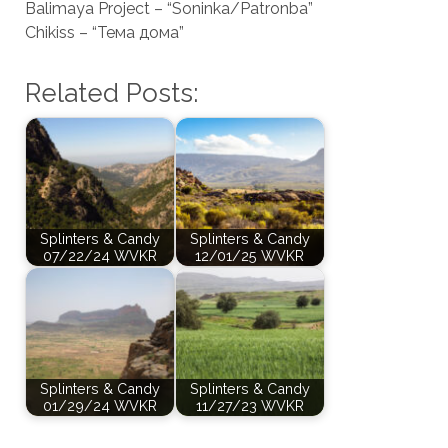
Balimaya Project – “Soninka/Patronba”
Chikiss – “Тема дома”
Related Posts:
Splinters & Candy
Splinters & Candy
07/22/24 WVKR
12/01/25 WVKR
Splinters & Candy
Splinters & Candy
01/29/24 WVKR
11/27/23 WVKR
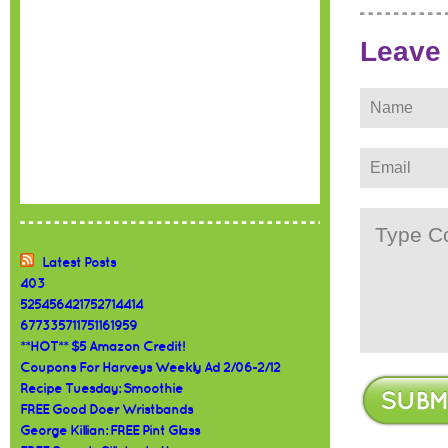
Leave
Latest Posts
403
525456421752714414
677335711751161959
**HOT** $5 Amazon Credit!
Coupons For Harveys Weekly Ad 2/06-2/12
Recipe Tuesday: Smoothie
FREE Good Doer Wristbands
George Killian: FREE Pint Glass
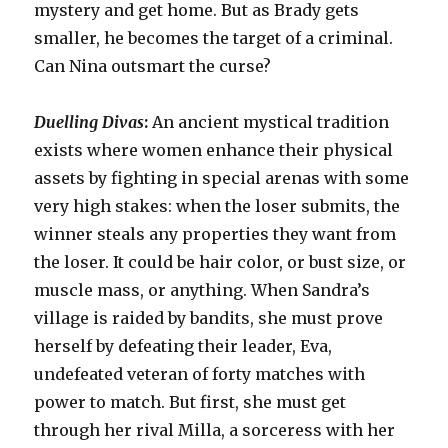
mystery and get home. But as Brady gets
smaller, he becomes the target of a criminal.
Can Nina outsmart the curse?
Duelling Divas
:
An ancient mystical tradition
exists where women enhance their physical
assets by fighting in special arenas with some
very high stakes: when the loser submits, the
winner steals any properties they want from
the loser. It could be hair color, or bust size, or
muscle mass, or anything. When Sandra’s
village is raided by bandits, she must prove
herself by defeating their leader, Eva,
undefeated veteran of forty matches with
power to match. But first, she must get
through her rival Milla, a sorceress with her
* * *
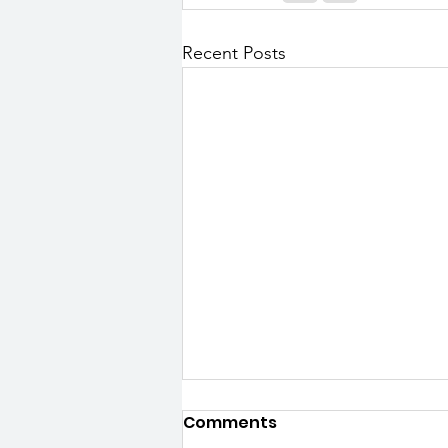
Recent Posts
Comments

Task instructions: From the records above, transcribe without alteration every line from the one with "smaller, he becomes the target of a criminal." to the one with "through her rival Milla, a sorceress with her", inclusive.

Output of the exercise:
smaller, he becomes the target of a criminal.
Can Nina outsmart the curse?
Duelling Divas
:
An ancient mystical tradition
exists where women enhance their physical
assets by fighting in special arenas with some
very high stakes: when the loser submits, the
winner steals any properties they want from
the loser. It could be hair color, or bust size, or
muscle mass, or anything. When Sandra’s
village is raided by bandits, she must prove
herself by defeating their leader, Eva,
undefeated veteran of forty matches with
power to match. But first, she must get
through her rival Milla, a sorceress with her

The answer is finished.